▶ About this exercise
Below, find the line containing "France Fouines" and the line containing "také, někdy především, psychická úleva."; reproduce exactly those two and every line between them, omitting pictures.

++++++++

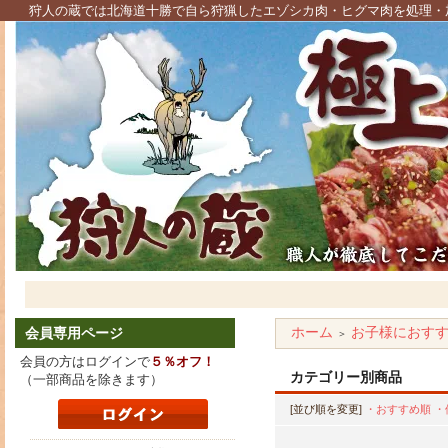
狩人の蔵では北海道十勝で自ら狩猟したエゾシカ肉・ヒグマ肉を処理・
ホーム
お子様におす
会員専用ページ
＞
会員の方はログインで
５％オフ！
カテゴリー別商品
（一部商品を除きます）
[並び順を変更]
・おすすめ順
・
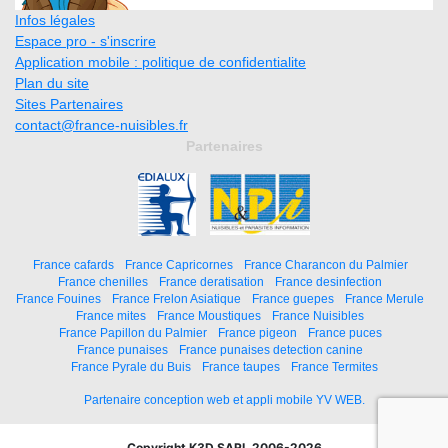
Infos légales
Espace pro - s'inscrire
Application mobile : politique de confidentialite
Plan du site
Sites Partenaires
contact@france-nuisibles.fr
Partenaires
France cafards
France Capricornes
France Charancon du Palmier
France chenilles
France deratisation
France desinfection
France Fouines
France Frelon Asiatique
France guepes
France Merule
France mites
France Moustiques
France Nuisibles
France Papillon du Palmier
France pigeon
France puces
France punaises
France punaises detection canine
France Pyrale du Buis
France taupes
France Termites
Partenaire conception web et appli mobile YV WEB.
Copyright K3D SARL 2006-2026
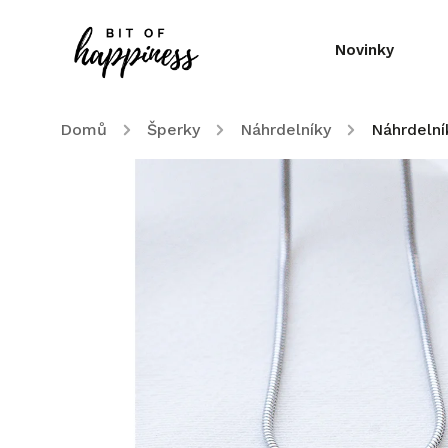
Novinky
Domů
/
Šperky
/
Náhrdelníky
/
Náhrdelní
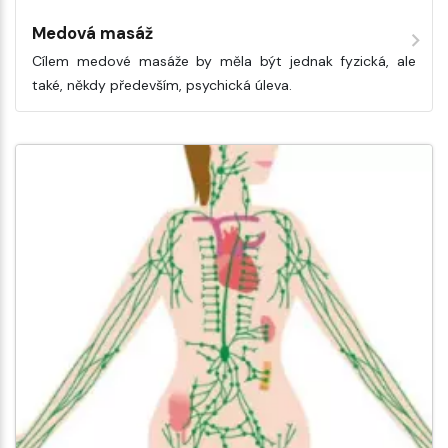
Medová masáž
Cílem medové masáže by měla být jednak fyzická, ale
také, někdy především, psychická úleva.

++++++++

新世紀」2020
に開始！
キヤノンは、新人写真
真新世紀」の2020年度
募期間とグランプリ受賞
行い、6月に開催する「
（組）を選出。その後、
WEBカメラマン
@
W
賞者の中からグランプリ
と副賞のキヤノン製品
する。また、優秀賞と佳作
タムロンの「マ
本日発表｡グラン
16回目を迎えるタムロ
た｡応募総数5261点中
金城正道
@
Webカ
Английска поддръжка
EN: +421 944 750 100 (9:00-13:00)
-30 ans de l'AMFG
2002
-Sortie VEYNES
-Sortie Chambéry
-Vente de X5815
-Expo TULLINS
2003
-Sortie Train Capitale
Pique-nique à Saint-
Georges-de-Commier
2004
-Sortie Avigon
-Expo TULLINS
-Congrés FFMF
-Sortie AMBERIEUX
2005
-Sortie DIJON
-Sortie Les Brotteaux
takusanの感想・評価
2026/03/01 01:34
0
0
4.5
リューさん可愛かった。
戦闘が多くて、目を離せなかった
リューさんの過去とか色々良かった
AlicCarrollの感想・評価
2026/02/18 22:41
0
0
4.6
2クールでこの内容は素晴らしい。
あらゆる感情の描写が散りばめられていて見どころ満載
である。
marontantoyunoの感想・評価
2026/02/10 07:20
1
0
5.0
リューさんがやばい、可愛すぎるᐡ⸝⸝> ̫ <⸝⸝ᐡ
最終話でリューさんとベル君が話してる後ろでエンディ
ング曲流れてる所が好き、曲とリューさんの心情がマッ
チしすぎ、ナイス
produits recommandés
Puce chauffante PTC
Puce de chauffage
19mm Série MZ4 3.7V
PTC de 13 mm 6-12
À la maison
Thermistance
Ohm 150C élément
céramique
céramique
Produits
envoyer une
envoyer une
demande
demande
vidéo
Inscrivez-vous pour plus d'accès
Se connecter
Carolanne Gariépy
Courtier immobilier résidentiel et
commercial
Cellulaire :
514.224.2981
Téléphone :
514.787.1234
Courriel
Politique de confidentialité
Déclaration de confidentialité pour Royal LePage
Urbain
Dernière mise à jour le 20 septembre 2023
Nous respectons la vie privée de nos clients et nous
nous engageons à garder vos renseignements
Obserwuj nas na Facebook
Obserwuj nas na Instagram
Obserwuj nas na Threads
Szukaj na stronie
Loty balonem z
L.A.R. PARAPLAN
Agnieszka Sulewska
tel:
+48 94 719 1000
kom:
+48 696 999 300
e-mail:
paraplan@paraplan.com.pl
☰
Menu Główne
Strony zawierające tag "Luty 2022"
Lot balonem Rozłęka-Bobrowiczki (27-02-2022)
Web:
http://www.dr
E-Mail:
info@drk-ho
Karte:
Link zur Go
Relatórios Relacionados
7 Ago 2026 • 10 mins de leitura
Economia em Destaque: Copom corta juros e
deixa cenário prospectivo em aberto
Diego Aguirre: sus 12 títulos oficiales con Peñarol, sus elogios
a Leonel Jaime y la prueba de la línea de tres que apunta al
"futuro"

++++++++

▶ Exercise result
France Fouines
France Frelon Asiatique
France guepes
France Merule
France mites
France Moustiques
France Nuisibles
France Papillon du Palmier
France pigeon
France puces
France punaises
France punaises detection canine
France Pyrale du Buis
France taupes
France Termites
Partenaire conception web et appli mobile YV WEB.
Copyright K3D SARL 2006-2026
Novinky
Domů
/
Šperky
/
Náhrdelníky
/
Náhrdelní
Medová masáž
Cílem medové masáže by měla být jednak fyzická, ale
také, někdy především, psychická úleva.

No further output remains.